For each line of the data that includes the word "Елайнери", copy the line.

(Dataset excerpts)
::::::::::

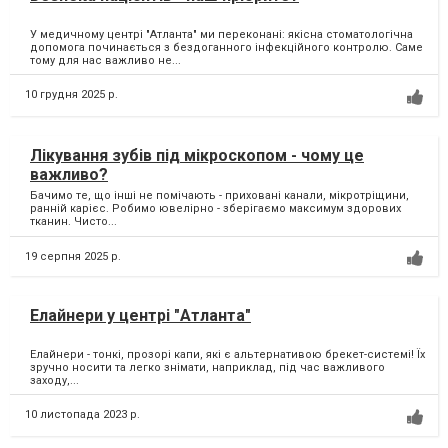
У медичному центрі "Атланта" ми переконані: якісна стоматологічна
допомога починається з бездоганного інфекційного контролю. Саме
тому для нас важливо не...
10 грудня 2025 р.
Лікування зубів під мікроскопом - чому це
важливо?
Бачимо те, що інші не помічають - приховані канали, мікротріщини,
ранній карієс. Робимо ювелірно - зберігаємо максимум здорових
тканин. Чисто...
19 серпня 2025 р.
Елайнери у центрі "Атланта"
Елайнери - тонкі, прозорі капи, які є альтернативою брекет-системі! Їх
зручно носити та легко знімати, наприклад, під час важливого
заходу,...
10 листопада 2023 р.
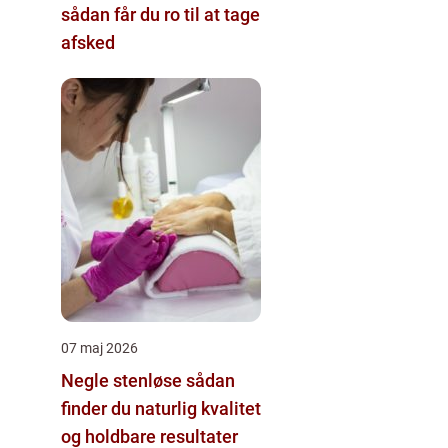
sådan får du ro til at tage
afsked
07 maj 2026
Negle stenløse sådan
finder du naturlig kvalitet
og holdbare resultater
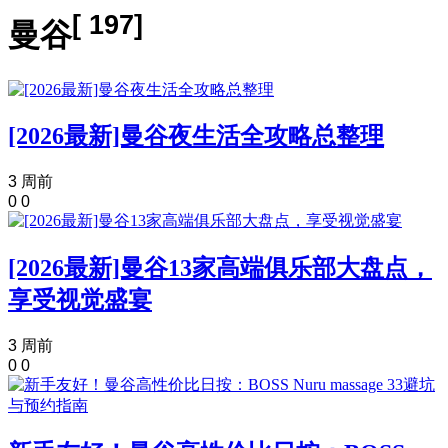
[ 197]
曼谷
[2026最新]曼谷夜生活全攻略总整理
3 周前
0
0
[2026最新]曼谷13家高端俱乐部大盘点，
享受视觉盛宴
3 周前
0
0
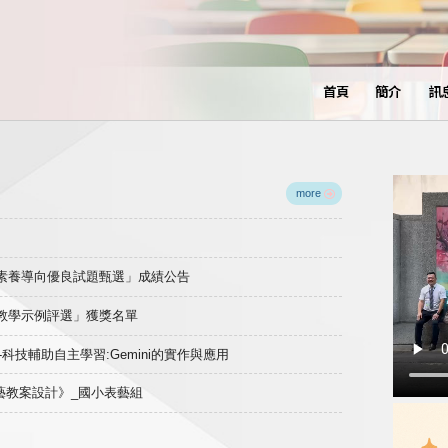
首頁
簡介
訊
more
域素養導向優良試題甄選」成績公告
良教學示例評選」獲獎名單
)-科技輔助自主學習:Gemini的實作與應用
表藝教案設計》_國小表藝組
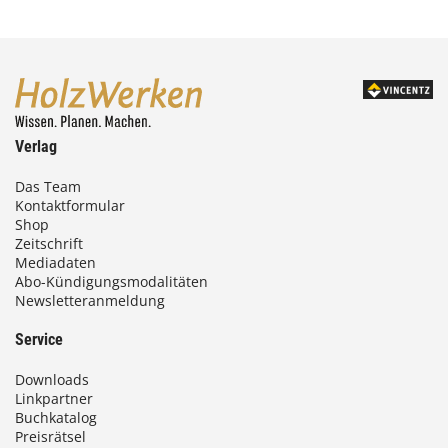
Verlag
Das Team
Kontaktformular
Shop
Zeitschrift
Mediadaten
Abo-Kündigungsmodalitäten
Newsletteranmeldung
Service
Downloads
Linkpartner
Buchkatalog
Preisrätsel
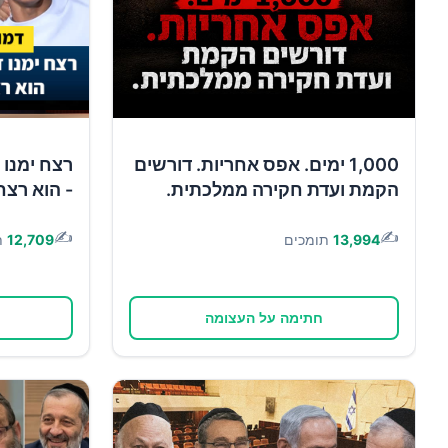
1,000 ימים. אפס אחריות. דורשים
רצח ימנו 
הקמת ועדת חקירה ממלכתית.
- הוא רצח
✍️
✍️
13,994
תומכים
12,709
ת
חתימה על העצומה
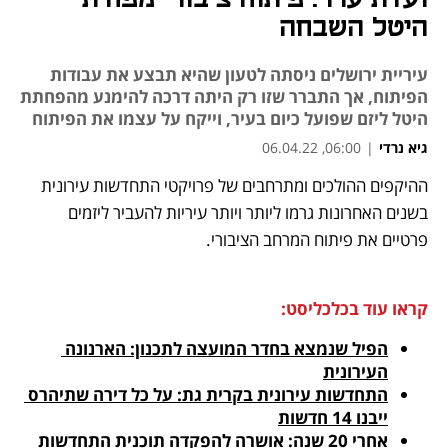
היטל השבחה
עיריית ירושלים ניסתה לטעון שהיא תבצע את עבודות
הפיתוח, אך התברר שזו רק היתה דרכה להימנע מהפחתת
היטל ליזם שפועל כיום בעיר, וייקח על עצמו את הפיתוח
גיא נרדי
|
06:00, 06.04.22
ההיקפים ההולכים ומתרחבים של פרויקטי התחדשות עירונית 
נפתח בכרטיסייה חדשה
נפתח בכרטיסייה חדשה
נפתח בכרטיסייה חדשה
בשנים האחרונות גרמו ליותר ויותר עיריות להעביר ליזמים 
פרטיים את פיתוח המרחב הציבורי.
קראו עוד בכלכליסט:
הפיל שנמצא בחדר המועצה לתכנון: הארנונה 
העירונית
התחדשות עירונית בקרית גת: על כל דירה שתיהרס 
ייבנו 14 חדשות
אחרי 20 שנה: אושרה להפקדה תוכנית התחדשות 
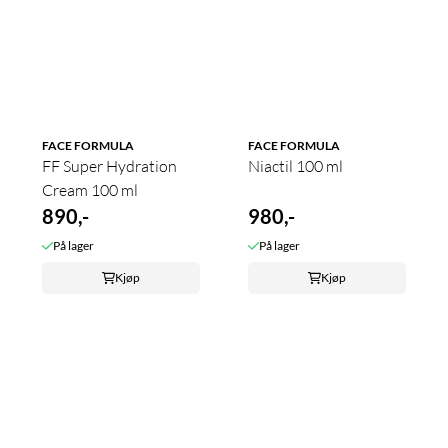
FACE FORMULA
FACE FORMULA
FF Super Hydration
Niactil 100 ml
Cream 100 ml
890,-
980,-
På lager
På lager
Kjøp
Kjøp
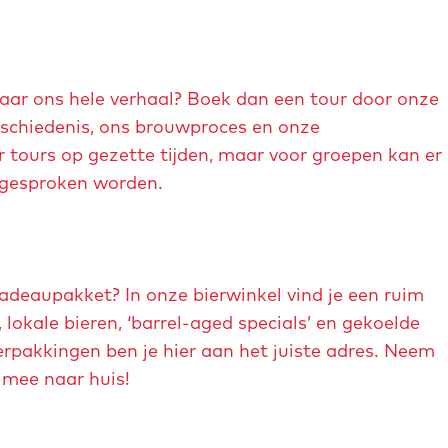
naar ons hele verhaal? Boek dan een tour door onze
eschiedenis, ons brouwproces en onze
tours op gezette tijden, maar voor groepen kan er
afgesproken worden.
adeaupakket? In onze bierwinkel vind je een ruim
 lokale bieren, ‘barrel-aged specials’ en gekoelde
rpakkingen ben je hier aan het juiste adres. Neem
 mee naar huis!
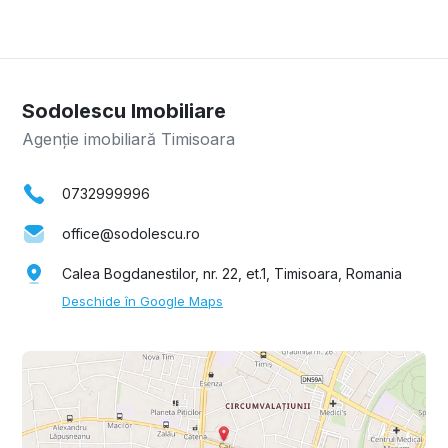
Sodolescu Imobiliare
Agenție imobiliară Timisoara
0732999996
office@sodolescu.ro
Calea Bogdanestilor, nr. 22, et.1, Timisoara, Romania
Deschide în Google Maps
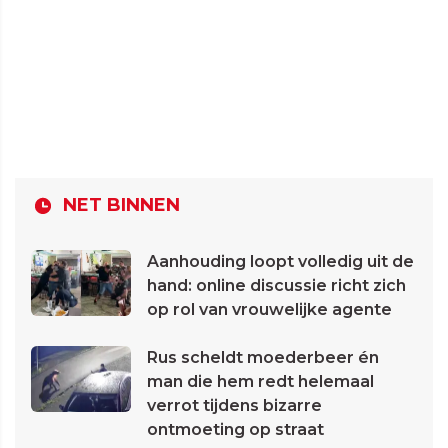
NET BINNEN
Aanhouding loopt volledig uit de
hand: online discussie richt zich
op rol van vrouwelijke agente
Rus scheldt moederbeer én
man die hem redt helemaal
verrot tijdens bizarre
ontmoeting op straat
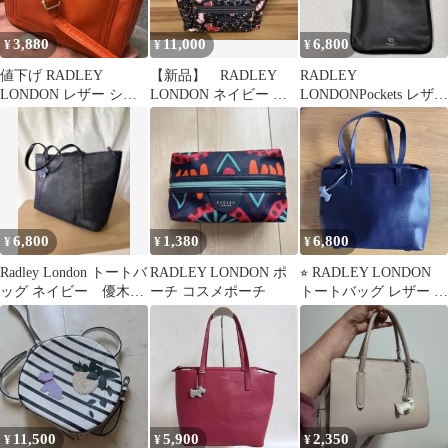
3,880
11,000
6,800
¥
¥
¥
値下げ RADLEY
【新品】 RADLEY
RADLEY
LONDON レザー ショ
LONDON ネイビー 犬
LONDONPockets レザー
ルダーバッグ オレンジ
柄 speckle dog
ショルダーバッグ ブラ
ック
6,800
1,380
6,800
¥
¥
¥
Radley London トートバ
RADLEY LONDON ポ
⭐︎ RADLEY LONDON
ッグ ネイビー 優木ま
ーチ コスメポーチ
トートバッグ レザー 本
おみさんプロデュース
革 舟形 チャーム付き
11,500
5,900
2,350
¥
¥
¥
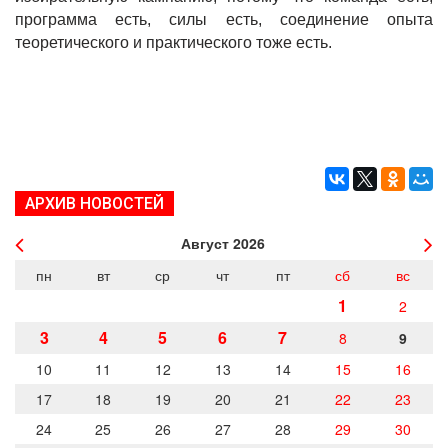
программа есть, силы есть, соединение опыта
теоретического и практического тоже есть.
АРХИВ НОВОСТЕЙ
Август
2026
пн
вт
ср
чт
пт
сб
вс
1
2
3
4
5
6
7
8
9
10
11
12
13
14
15
16
17
18
19
20
21
22
23
24
25
26
27
28
29
30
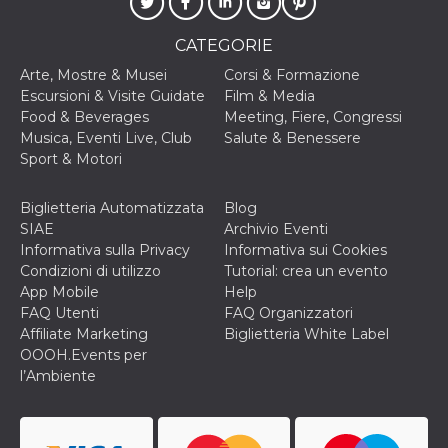
o persistent
30 giorni
CATEGORIE
datr
2 anni
Questo coo
Meta
identifica il
Platform Inc.
Arte, Mostre & Musei
Corsi & Formazione
browser che
.facebook.com
Escursioni & Visite Guidate
Film & Media
connette a
Facebook. 
Food & Beverages
Meeting, Fiere, Congressi
direttament
Musica, Eventi Live, Club
Salute & Benessere
legato alla 
Facebook
Sport & Motori
dell'utente.
Facebook s
che viene
Biglietteria Automatizzata
Blog
utilizzato p
aiutare con 
SIAE
Archivio Eventi
sicurezza e a
Informativa sulla Privacy
Informativa sui Cookies
di accesso
sospette, in
Condizioni di utilizzo
Tutorial: crea un evento
particolare p
App Mobile
Help
rilevamento
bot che ten
FAQ Utenti
FAQ Organizzatori
di accedere 
Affiliate Marketing
Biglietteria White Label
servizio. F
afferma anc
OOOH.Events per
il profilo
l’Ambiente
comportame
associato a
ciascun coo
datr viene
eliminato d
giorni. Que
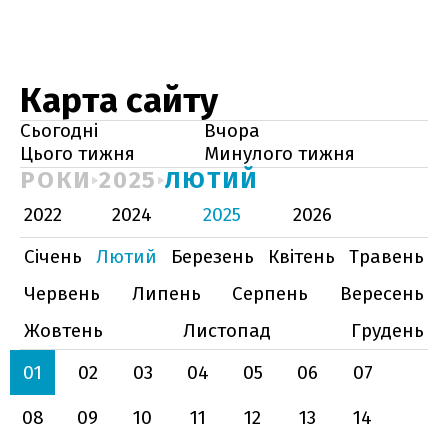
Карта сайту
Сьогодні
Вчора
Цього тижня
Минулого тижня
РОКИ
2025
ЛЮТИЙ
2022
2024
2025
2026
Січень
Лютий
Березень
Квітень
Травень
Червень
Липень
Серпень
Вересень
Жовтень
Листопад
Грудень
01
02
03
04
05
06
07
08
09
10
11
12
13
14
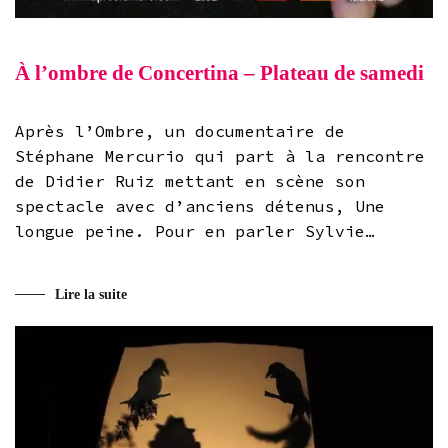
À l’ombre de Concertina – Plateau de samedi
Après l’Ombre, un documentaire de
Stéphane Mercurio qui part à la rencontre
de Didier Ruiz mettant en scène son
spectacle avec d’anciens détenus, Une
longue peine. Pour en parler Sylvie…
Lire la suite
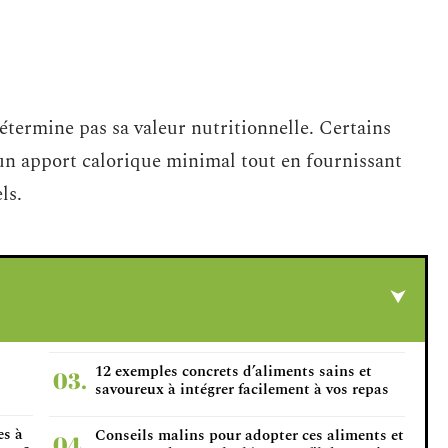
étermine pas sa valeur nutritionnelle. Certains
 un apport calorique minimal tout en fournissant
ls.
12 exemples concrets d’aliments sains et
savoureux à intégrer facilement à vos repas
es à
Conseils malins pour adopter ces aliments et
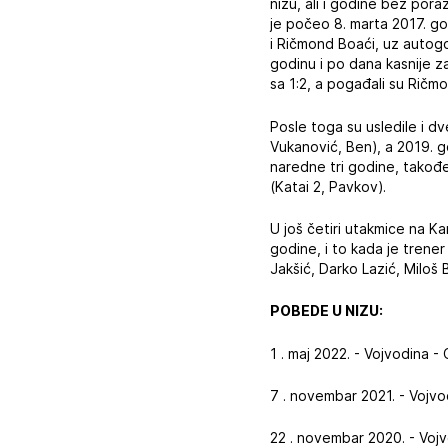
nizu, ali i godine bez pora
je počeo 8. marta 2017. g
i Ričmond Boaći, uz autogo
godinu i po dana kasnije z
sa 1:2, a pogađali su Ričm
Posle toga su usledile i dv
Vukanović, Ben), a 2019. go
naredne tri godine, takođe 
(Katai 2, Pavkov).
U još četiri utakmice na K
godine, i to kada je trene
Jakšić, Darko Lazić, Miloš B
POBEDE U NIZU:
1 . maj 2022. - Vojvodina 
7 . novembar 2021. - Vojv
22 . novembar 2020. - Voj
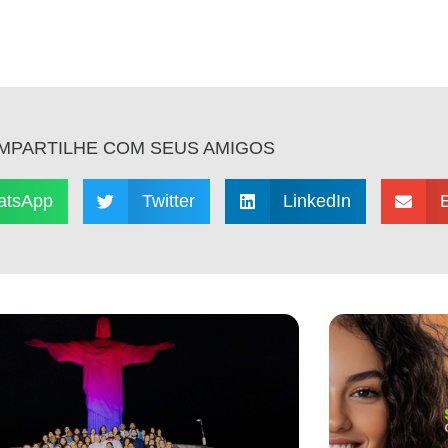
MPARTILHE COM SEUS AMIGOS
atsApp
Twitter
LinkedIn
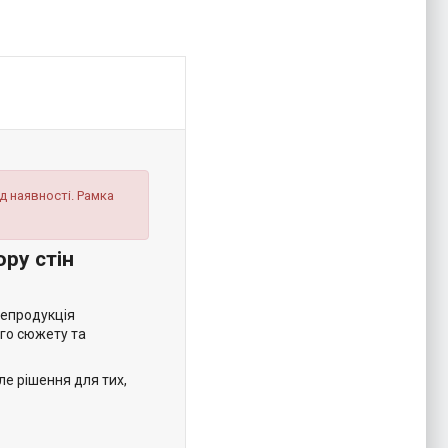
д наявності. Рамка
ру стін
репродукція
ого сюжету та
ле рішення для тих,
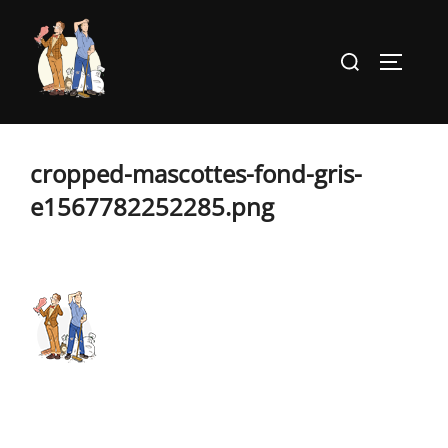
Aller
au
Rechercher :
PERMUT
contenu
cropped-mascottes-fond-gris-
e1567782252285.png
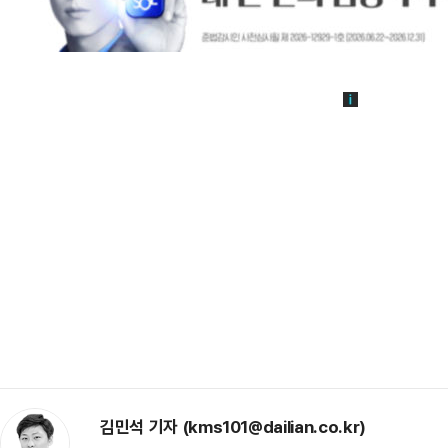
김민석 기자 (kms101@dailian.co.kr)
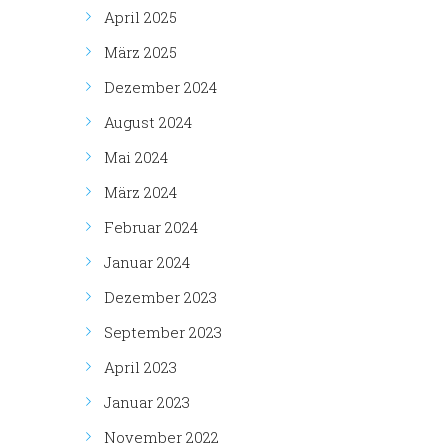
April 2025
März 2025
Dezember 2024
August 2024
Mai 2024
März 2024
Februar 2024
Januar 2024
Dezember 2023
September 2023
April 2023
Januar 2023
November 2022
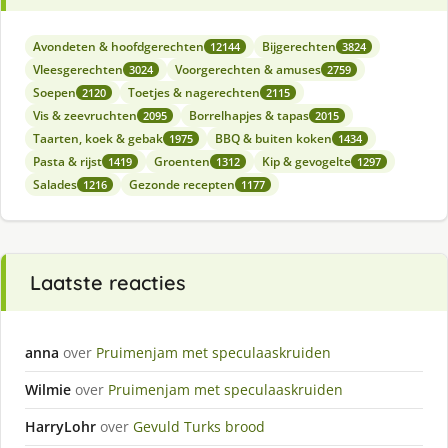
Avondeten & hoofdgerechten
Bijgerechten
12144
3824
Vleesgerechten
Voorgerechten & amuses
3024
2759
Soepen
Toetjes & nagerechten
2120
2115
Vis & zeevruchten
Borrelhapjes & tapas
2095
2015
Taarten, koek & gebak
BBQ & buiten koken
1975
1434
Pasta & rijst
Groenten
Kip & gevogelte
1419
1312
1297
Salades
Gezonde recepten
1216
1177
Laatste reacties
anna
over
Pruimenjam met speculaaskruiden
Wilmie
over
Pruimenjam met speculaaskruiden
HarryLohr
over
Gevuld Turks brood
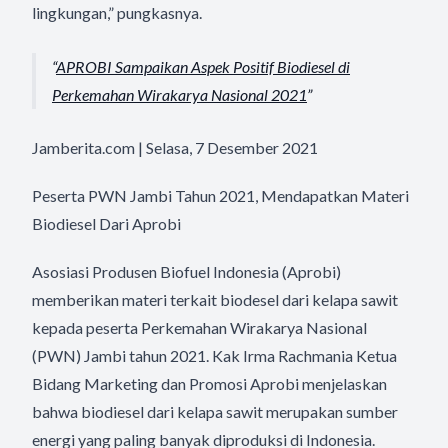
lingkungan,” pungkasnya.
APROBI Sampaikan Aspek Positif Biodiesel di
Perkemahan Wirakarya Nasional 2021
Jamberita.com | Selasa, 7 Desember 2021
Peserta PWN Jambi Tahun 2021, Mendapatkan Materi
Biodiesel Dari Aprobi
Asosiasi Produsen Biofuel Indonesia (Aprobi)
memberikan materi terkait biodesel dari kelapa sawit
kepada peserta Perkemahan Wirakarya Nasional
(PWN) Jambi tahun 2021. Kak Irma Rachmania Ketua
Bidang Marketing dan Promosi Aprobi menjelaskan
bahwa biodiesel dari kelapa sawit merupakan sumber
energi yang paling banyak diproduksi di Indonesia.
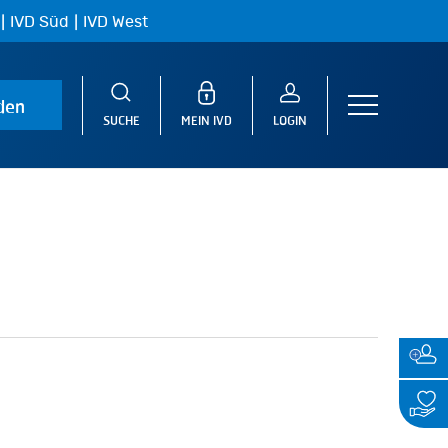
|
|
IVD Süd
IVD West
den
Menu
SUCHE
MEIN IVD
LOGIN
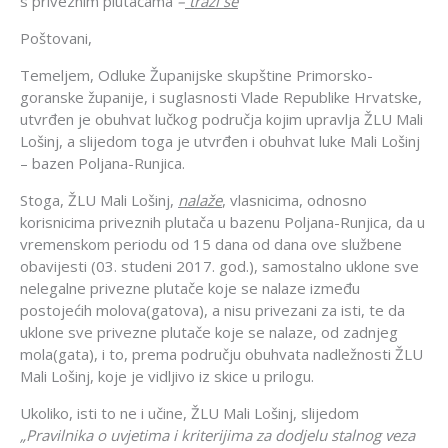
s priveznim plutačama
–
traži se
Poštovani,
Temeljem, Odluke Županijske skupštine Primorsko-
goranske županije, i suglasnosti Vlade Republike Hrvatske,
utvrđen je obuhvat lučkog područja kojim upravlja ŽLU Mali
Lošinj, a slijedom toga je utvrđen i obuhvat luke Mali Lošinj
– bazen Poljana-Runjica.
Stoga, ŽLU Mali Lošinj,
nalaže
, vlasnicima, odnosno
korisnicima priveznih plutača u bazenu Poljana-Runjica, da u
vremenskom periodu od 15 dana od dana ove službene
obavijesti (03. studeni 2017. god.), samostalno uklone sve
nelegalne privezne plutače koje se nalaze između
postojećih molova(gatova), a nisu privezani za isti, te da
uklone sve privezne plutače koje se nalaze, od zadnjeg
mola(gata), i to, prema području obuhvata nadležnosti ŽLU
Mali Lošinj, koje je vidljivo iz skice u prilogu.
Ukoliko, isti to ne i učine, ŽLU Mali Lošinj, slijedom
„Pravilnika o uvjetima i kriterijima za dodjelu stalnog veza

::::::::::

## ANSWER TO THE PROBLEM
Елайнери у центрі "Атланта"
Елайнери - тонкі, прозорі капи, які є альтернативою брекет-системі! Їх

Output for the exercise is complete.